---- Records for processing

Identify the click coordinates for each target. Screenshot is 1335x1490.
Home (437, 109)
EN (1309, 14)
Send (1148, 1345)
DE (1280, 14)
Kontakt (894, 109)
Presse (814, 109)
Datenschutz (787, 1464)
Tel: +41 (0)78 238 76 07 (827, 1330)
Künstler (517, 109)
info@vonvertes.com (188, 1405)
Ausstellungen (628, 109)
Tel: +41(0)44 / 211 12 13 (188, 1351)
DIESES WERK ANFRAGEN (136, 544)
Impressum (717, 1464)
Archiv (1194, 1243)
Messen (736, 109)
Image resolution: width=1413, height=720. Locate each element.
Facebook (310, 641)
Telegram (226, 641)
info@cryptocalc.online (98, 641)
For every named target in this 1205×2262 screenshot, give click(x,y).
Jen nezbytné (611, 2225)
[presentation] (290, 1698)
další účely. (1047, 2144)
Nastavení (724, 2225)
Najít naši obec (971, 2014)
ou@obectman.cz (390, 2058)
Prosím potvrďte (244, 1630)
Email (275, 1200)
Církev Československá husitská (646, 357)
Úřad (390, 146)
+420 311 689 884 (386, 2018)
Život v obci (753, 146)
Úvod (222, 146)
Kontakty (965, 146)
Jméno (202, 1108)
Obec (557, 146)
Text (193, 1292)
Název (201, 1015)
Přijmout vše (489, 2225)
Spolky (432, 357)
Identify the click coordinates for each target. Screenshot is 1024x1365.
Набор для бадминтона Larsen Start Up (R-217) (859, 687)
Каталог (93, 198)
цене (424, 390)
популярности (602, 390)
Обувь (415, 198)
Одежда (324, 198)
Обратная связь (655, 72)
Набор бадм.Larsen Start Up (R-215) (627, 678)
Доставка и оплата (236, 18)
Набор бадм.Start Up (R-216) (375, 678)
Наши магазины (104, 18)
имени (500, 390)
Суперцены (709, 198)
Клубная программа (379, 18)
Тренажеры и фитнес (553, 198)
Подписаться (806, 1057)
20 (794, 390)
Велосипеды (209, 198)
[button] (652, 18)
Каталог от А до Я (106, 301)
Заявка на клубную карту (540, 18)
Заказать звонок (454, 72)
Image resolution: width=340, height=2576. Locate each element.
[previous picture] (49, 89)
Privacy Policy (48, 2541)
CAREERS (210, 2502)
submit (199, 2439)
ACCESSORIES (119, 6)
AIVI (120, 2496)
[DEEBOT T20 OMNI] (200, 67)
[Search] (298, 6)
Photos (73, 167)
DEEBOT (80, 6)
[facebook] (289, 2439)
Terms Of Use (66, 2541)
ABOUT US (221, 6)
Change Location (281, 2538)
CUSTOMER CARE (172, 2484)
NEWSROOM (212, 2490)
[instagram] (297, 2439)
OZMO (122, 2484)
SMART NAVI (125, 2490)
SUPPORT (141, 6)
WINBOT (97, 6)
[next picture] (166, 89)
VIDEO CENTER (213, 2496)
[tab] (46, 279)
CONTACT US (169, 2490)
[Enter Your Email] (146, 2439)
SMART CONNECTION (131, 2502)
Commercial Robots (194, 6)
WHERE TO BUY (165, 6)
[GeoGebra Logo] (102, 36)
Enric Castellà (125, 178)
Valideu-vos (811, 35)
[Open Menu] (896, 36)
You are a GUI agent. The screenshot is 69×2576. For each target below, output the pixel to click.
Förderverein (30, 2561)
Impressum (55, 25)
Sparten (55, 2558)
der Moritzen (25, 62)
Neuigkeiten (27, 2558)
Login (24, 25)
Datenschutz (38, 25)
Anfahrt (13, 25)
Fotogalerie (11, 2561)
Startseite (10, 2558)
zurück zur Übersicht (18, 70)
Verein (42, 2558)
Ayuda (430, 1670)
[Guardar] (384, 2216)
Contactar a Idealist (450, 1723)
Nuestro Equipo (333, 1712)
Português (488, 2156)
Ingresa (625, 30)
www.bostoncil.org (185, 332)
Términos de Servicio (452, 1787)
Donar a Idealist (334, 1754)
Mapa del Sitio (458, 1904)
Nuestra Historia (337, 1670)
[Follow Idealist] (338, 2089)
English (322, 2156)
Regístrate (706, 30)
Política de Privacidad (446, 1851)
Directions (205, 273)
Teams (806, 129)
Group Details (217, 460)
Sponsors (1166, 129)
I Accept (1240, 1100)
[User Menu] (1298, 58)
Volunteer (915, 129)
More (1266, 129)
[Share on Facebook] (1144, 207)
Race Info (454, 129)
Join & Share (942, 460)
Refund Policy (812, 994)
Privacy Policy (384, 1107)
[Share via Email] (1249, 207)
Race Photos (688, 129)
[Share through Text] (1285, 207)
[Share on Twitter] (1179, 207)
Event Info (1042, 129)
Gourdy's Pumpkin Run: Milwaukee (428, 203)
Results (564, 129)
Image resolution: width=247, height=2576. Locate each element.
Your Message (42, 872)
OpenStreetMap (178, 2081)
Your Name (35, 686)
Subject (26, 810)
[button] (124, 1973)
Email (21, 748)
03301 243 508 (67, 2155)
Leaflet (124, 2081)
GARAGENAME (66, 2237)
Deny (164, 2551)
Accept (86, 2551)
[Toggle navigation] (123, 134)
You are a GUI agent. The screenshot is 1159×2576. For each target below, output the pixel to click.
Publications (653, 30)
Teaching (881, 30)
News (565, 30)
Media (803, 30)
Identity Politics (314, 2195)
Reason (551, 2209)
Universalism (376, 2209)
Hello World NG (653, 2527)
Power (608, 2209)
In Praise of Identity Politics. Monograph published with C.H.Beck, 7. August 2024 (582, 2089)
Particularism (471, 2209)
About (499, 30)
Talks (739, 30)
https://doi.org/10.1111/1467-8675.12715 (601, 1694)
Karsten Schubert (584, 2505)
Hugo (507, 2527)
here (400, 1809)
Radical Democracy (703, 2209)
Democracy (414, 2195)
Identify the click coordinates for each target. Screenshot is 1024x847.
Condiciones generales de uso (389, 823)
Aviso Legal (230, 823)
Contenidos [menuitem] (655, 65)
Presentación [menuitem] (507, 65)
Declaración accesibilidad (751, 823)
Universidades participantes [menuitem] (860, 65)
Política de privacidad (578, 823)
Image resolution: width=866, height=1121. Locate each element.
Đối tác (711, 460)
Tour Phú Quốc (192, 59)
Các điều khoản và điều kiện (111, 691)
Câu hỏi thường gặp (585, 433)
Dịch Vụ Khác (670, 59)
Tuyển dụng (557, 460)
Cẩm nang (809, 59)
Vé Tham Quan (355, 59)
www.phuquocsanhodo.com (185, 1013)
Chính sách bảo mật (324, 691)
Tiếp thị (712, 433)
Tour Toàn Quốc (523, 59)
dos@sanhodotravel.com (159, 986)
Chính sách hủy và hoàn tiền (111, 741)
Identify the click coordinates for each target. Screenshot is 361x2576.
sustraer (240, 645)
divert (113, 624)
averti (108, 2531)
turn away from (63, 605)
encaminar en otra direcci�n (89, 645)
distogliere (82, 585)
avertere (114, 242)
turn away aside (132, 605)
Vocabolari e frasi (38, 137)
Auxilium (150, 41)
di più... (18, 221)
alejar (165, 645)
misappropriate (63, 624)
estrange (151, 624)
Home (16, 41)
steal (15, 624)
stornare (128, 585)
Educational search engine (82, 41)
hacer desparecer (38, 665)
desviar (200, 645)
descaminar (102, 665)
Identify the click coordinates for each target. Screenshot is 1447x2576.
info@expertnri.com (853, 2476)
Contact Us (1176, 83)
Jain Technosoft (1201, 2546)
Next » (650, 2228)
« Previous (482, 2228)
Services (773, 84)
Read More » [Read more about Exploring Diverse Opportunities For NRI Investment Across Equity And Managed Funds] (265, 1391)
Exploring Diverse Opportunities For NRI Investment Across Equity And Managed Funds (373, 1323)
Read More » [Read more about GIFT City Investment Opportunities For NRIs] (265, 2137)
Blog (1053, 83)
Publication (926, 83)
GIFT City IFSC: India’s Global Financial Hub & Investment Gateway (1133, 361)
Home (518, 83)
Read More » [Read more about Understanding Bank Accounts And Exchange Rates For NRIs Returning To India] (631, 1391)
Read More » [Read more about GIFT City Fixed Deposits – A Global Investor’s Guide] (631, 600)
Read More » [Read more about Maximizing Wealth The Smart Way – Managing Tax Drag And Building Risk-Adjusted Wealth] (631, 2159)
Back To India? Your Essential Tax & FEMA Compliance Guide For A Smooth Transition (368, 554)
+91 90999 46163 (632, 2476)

--------

## Task goal
In the material above, find the line containing "Các điều khoản và điều kiện (111, 691)" and the line containing "desviar (200, 645)", then write out exactly those two lines and every line between them, and nothing more.

## Solution
Các điều khoản và điều kiện (111, 691)
Câu hỏi thường gặp (585, 433)
Dịch Vụ Khác (670, 59)
Tuyển dụng (557, 460)
Cẩm nang (809, 59)
Vé Tham Quan (355, 59)
www.phuquocsanhodo.com (185, 1013)
Chính sách bảo mật (324, 691)
Tiếp thị (712, 433)
Tour Toàn Quốc (523, 59)
dos@sanhodotravel.com (159, 986)
Chính sách hủy và hoàn tiền (111, 741)
Identify the click coordinates for each target. Screenshot is 361x2576.
sustraer (240, 645)
divert (113, 624)
averti (108, 2531)
turn away from (63, 605)
encaminar en otra direcci�n (89, 645)
distogliere (82, 585)
avertere (114, 242)
turn away aside (132, 605)
Vocabolari e frasi (38, 137)
Auxilium (150, 41)
di più... (18, 221)
alejar (165, 645)
misappropriate (63, 624)
estrange (151, 624)
Home (16, 41)
steal (15, 624)
stornare (128, 585)
Educational search engine (82, 41)
hacer desparecer (38, 665)
desviar (200, 645)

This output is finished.